Where in the records does the word "rules" appear? Copy each line that holds it.

Segment Open

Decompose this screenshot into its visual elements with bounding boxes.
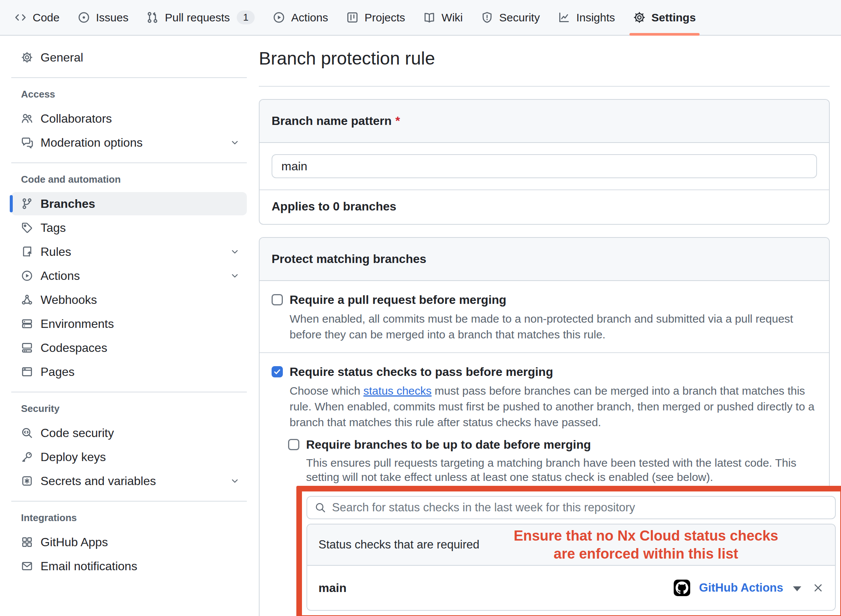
github-actions-link[interactable]: GitHub Actions: [699, 581, 783, 595]
require-up-to-date-label: Require branches to be up to date before…: [306, 437, 591, 452]
search-icon: [315, 502, 326, 513]
sidebar-item-environments[interactable]: Environments: [11, 312, 247, 335]
status-check-search-field[interactable]: [306, 496, 836, 519]
sidebar-section-integrations: Integrations: [11, 510, 247, 530]
applies-to-branches-text: Applies to 0 branches: [260, 189, 829, 224]
require-status-checks-label: Require status checks to pass before mer…: [290, 364, 553, 379]
sidebar-item-label: Tags: [41, 221, 66, 235]
branch-protection-main: Branch protection rule Branch name patte…: [259, 36, 830, 616]
app-dropdown-caret[interactable]: [793, 586, 801, 591]
require-pull-request-checkbox[interactable]: [272, 294, 283, 305]
tab-label: Insights: [576, 11, 615, 24]
tab-security[interactable]: Security: [472, 0, 549, 35]
sidebar-item-actions[interactable]: Actions: [11, 264, 247, 287]
tab-wiki[interactable]: Wiki: [414, 0, 472, 35]
required-status-checks-list: Status checks that are required Ensure t…: [306, 524, 836, 611]
sidebar-item-deploy-keys[interactable]: Deploy keys: [11, 445, 247, 469]
sidebar-item-rules[interactable]: Rules: [11, 240, 247, 263]
require-status-checks-checkbox[interactable]: [272, 366, 283, 377]
comment-discussion-icon: [21, 137, 33, 149]
sidebar-item-moderation-options[interactable]: Moderation options: [11, 131, 247, 154]
chevron-down-icon: [230, 476, 240, 486]
sidebar-item-label: Collaborators: [41, 112, 112, 126]
people-icon: [21, 113, 33, 125]
tab-label: Settings: [652, 11, 696, 24]
tab-projects[interactable]: Projects: [337, 0, 414, 35]
repo-tab-bar: Code Issues Pull requests 1 Actions Proj…: [0, 0, 841, 36]
status-checks-link[interactable]: status checks: [363, 385, 432, 397]
status-checks-list-header: Status checks that are required Ensure t…: [307, 524, 835, 566]
chevron-down-icon: [230, 137, 240, 148]
tab-code[interactable]: Code: [5, 0, 69, 35]
sidebar-item-github-apps[interactable]: GitHub Apps: [11, 530, 247, 554]
require-pull-request-label: Require a pull request before merging: [290, 292, 506, 307]
title-divider: [259, 86, 830, 87]
sidebar-section-access: Access: [11, 86, 247, 106]
annotation-highlight-box: Status checks that are required Ensure t…: [296, 486, 841, 616]
issue-opened-icon: [78, 11, 90, 24]
description-text: Choose which: [290, 385, 363, 397]
tab-label: Issues: [96, 11, 129, 24]
sidebar-item-codespaces[interactable]: Codespaces: [11, 336, 247, 359]
code-scan-icon: [21, 427, 33, 439]
check-icon: [273, 368, 281, 376]
tab-insights[interactable]: Insights: [549, 0, 624, 35]
graph-icon: [558, 11, 570, 24]
apps-grid-icon: [21, 536, 33, 548]
remove-status-check-icon[interactable]: [812, 582, 824, 593]
sidebar-item-code-security[interactable]: Code security: [11, 421, 247, 445]
pull-requests-count-badge: 1: [237, 11, 255, 24]
rules-icon: [21, 246, 33, 258]
sidebar-item-collaborators[interactable]: Collaborators: [11, 107, 247, 130]
branch-name-pattern-card: Branch name pattern* Applies to 0 branch…: [259, 99, 830, 225]
required-asterisk: *: [395, 114, 400, 128]
tab-actions[interactable]: Actions: [264, 0, 337, 35]
sidebar-item-label: Code security: [41, 426, 114, 440]
tab-label: Code: [33, 11, 60, 24]
play-icon: [273, 11, 285, 24]
rule-require-pull-request: Require a pull request before merging Wh…: [260, 281, 829, 352]
gear-icon: [633, 11, 646, 24]
sidebar-item-webhooks[interactable]: Webhooks: [11, 288, 247, 311]
sidebar-item-tags[interactable]: Tags: [11, 216, 247, 239]
rule-require-up-to-date: Require branches to be up to date before…: [288, 437, 817, 616]
mail-icon: [21, 560, 33, 572]
sidebar-section-security: Security: [11, 401, 247, 421]
page-title: Branch protection rule: [259, 47, 830, 70]
sidebar-divider: [11, 392, 247, 392]
protect-matching-branches-header: Protect matching branches: [260, 238, 829, 281]
sidebar-item-label: GitHub Apps: [41, 535, 108, 549]
tab-pull-requests[interactable]: Pull requests 1: [137, 0, 264, 35]
branch-name-pattern-body: [260, 143, 829, 189]
sidebar-item-general[interactable]: General: [11, 46, 247, 69]
status-check-row-main: main GitHub Actions: [307, 566, 835, 610]
github-actions-avatar: [674, 580, 690, 596]
tab-label: Projects: [365, 11, 405, 24]
require-up-to-date-checkbox[interactable]: [288, 439, 299, 450]
settings-sidebar: General Access Collaborators Moderation …: [11, 45, 247, 578]
git-pull-request-icon: [146, 11, 159, 24]
sidebar-item-label: Actions: [41, 269, 80, 283]
annotation-line-1: Ensure that no Nx Cloud status checks: [479, 527, 812, 545]
code-icon: [14, 11, 27, 24]
tab-label: Security: [499, 11, 540, 24]
branch-name-pattern-label: Branch name pattern: [272, 114, 392, 128]
sidebar-item-label: Environments: [41, 317, 114, 331]
tab-settings[interactable]: Settings: [624, 0, 705, 35]
asterisk-box-icon: [21, 475, 33, 487]
require-status-checks-description: Choose which status checks must pass bef…: [290, 383, 815, 430]
branch-name-pattern-input[interactable]: [272, 154, 817, 178]
tab-issues[interactable]: Issues: [69, 0, 138, 35]
sidebar-item-branches[interactable]: Branches: [11, 192, 247, 215]
status-check-search-input[interactable]: [332, 501, 827, 514]
sidebar-item-label: Secrets and variables: [41, 474, 156, 488]
sidebar-item-secrets-and-variables[interactable]: Secrets and variables: [11, 469, 247, 493]
branch-name-pattern-header: Branch name pattern*: [260, 100, 829, 143]
sidebar-item-email-notifications[interactable]: Email notifications: [11, 554, 247, 578]
sidebar-item-label: General: [41, 51, 83, 65]
browser-icon: [21, 366, 33, 378]
sidebar-item-pages[interactable]: Pages: [11, 360, 247, 383]
rule-require-status-checks: Require status checks to pass before mer…: [260, 352, 829, 616]
require-up-to-date-description: This ensures pull requests targeting a m…: [306, 456, 816, 484]
gear-icon: [21, 51, 33, 63]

Segment Closed

→ Your response
sidebar-item-rules[interactable]: Rules: [11, 240, 247, 263]
rules-icon: [21, 246, 33, 258]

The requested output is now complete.